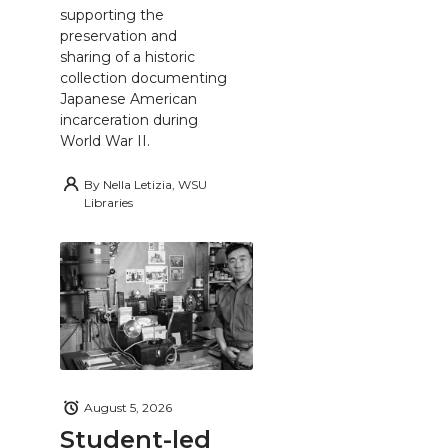
supporting the
preservation and
sharing of a historic
collection documenting
Japanese American
incarceration during
World War II.
By
Nella Letizia, WSU
Libraries
August 5, 2026
Student-led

What the task asks:
Reproduce the entries above exactly, without images.

Exercise answer:
supporting the
preservation and
sharing of a historic
collection documenting
Japanese American
incarceration during
World War II.
By
Nella Letizia, WSU
Libraries
August 5, 2026
Student-led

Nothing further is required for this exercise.